I think dollars are much more fungible than careers, so for most people, you should move your donations away from global health if and only if you believe that marginal donations to other charities are more cost-effective. "Neglectedness" is just a herustic, and not a very strong one.
Epistemic status: Moderate opinion, held weakly.
I think one thing that people, both in and outside of EA orgs, find confusing is that we don't have a sense of how high the standards of marginal cost-effectiveness ought to be before it's worth scaling at all. Related concepts include "Open Phil's last dollar" and "quality standards/"
In global health I think there's a clear minimal benchmark (something like "$s given to GiveDirectly at >10B/year scales"), but it's not clear I think whether people should bother creating scalable charities that are slightly better in expectation (say 2x) than GiveDirectly or if they ought to have a plausible case to be competing with marginal Malaria Consortium or AMF or deworming donations (which I think is estimated at current disease burdens, moral value of life vs economic benefits, etc, to be ~5-25x(?) the impact of GiveDirectly).
In longtermism I think the situation is murkier. There's no minimal baseline at all (except maybe GiveDirectly again, which is now more reliant on moral beliefs rather than empirical beliefs about the world), so I think people are just quite confused in general whether what's scaling looks more like "90th percentile climate change intervention" vs "has a plausible shot of being the most important AI alignment intervention."
In animal welfare it's somewhere in between. I think corporate campaigns a) looks like a promising marginal use of money and b)our uncertainty about its impact ranges more like 2 orders of magnitude (rather than ~1 for global health and ~infinite for longtermism). But comparing scalable interventions to existing corporate campaigns is premised on there not being lots of $s that'd flood the animal welfare space in the future, and I think this is a quite uncertain proposition in practice.
Meta is at least as confused as the object-level charities because you're multiplying the uncertainty of doing the meta work to the uncertainty of how it feeds into the object-level work, so it should be more confused, not less.
Personally, my own best guess is that I think when people are confused about what quality standards to aim at, they default to either a) sputtering around or b) doing the highest quality things possible instead of consciously and carefully think about what things can scale while maintaining (or accepting slightly worse) current quality, which means we currently implicitly overestimate the value of the last EA dollar.

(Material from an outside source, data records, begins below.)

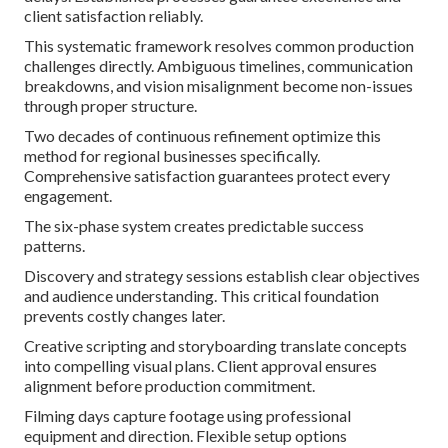
client satisfaction reliably.
This systematic framework resolves common production
challenges directly. Ambiguous timelines, communication
breakdowns, and vision misalignment become non-issues
through proper structure.
Two decades of continuous refinement optimize this
method for regional businesses specifically.
Comprehensive satisfaction guarantees protect every
engagement.
The six-phase system creates predictable success
patterns.
Discovery and strategy sessions establish clear objectives
and audience understanding. This critical foundation
prevents costly changes later.
Creative scripting and storyboarding translate concepts
into compelling visual plans. Client approval ensures
alignment before production commitment.
Filming days capture footage using professional
equipment and direction. Flexible setup options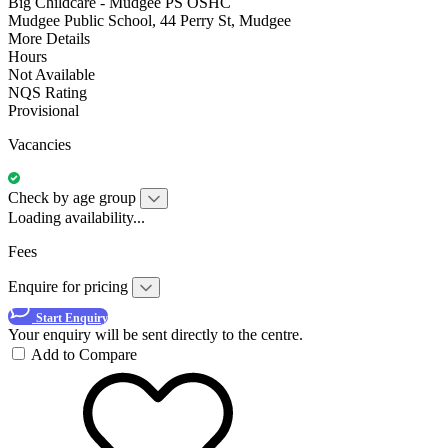
Big Childcare - Mudgee PS OSHC
Mudgee Public School, 44 Perry St, Mudgee
More Details
Hours
Not Available
NQS Rating
Provisional
Vacancies
Check by age group
Loading availability...
Fees
Enquire for pricing
Start Enquiry
Your enquiry will be sent directly to the centre.
Add to Compare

I'm inside-view pretty convinced last-dollar uncertainty is a really big deal in practice, yet many grantmakers seem to disagree (see eg comments here), I'm not sure where the intuition differences lie.

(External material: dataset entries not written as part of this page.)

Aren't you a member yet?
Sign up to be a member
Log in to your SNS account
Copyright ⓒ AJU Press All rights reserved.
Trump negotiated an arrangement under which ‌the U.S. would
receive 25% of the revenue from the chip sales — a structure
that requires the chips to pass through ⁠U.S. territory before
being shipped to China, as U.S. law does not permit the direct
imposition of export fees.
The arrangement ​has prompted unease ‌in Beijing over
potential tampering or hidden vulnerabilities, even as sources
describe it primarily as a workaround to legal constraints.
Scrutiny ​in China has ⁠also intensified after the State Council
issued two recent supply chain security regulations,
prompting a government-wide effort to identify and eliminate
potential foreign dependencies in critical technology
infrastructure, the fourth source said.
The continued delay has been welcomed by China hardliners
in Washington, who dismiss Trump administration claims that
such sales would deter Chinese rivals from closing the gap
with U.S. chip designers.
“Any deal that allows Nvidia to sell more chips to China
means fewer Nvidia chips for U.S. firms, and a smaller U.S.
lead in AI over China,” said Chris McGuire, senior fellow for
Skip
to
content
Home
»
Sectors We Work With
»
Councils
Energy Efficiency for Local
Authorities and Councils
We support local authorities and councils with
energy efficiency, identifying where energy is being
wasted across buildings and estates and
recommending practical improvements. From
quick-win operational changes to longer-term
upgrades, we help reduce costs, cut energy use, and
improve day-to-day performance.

Re your third point: I find it plausible that both startup earnings and explicit allocation of research insight can to at least some degree be modeled as a tournament for "being first/best," which means you have a pretty extreme distribution if you are trying to win resources (hopefully for altruism) like $s or prestige, but a much less extreme distribution if we're trying to estimate actual good done while trying to spend down such resources.
Put another way, I find it farcical to think that Newton should get >20% of the credit for inventing calculus (given both the example of Leibniz and that many of the ideas were floating around at the time), probably not even >5%, yet I get the distinct impression (never checked with polling or anything) that many people would attribute the invention of calculus solely or mostly to Newton.
Similarly, there are two importantly different applied ethics questions to ask whether it's correct to give billionaires billions of dollars to their work vs whether individuals should try to make billions of dollars to donate.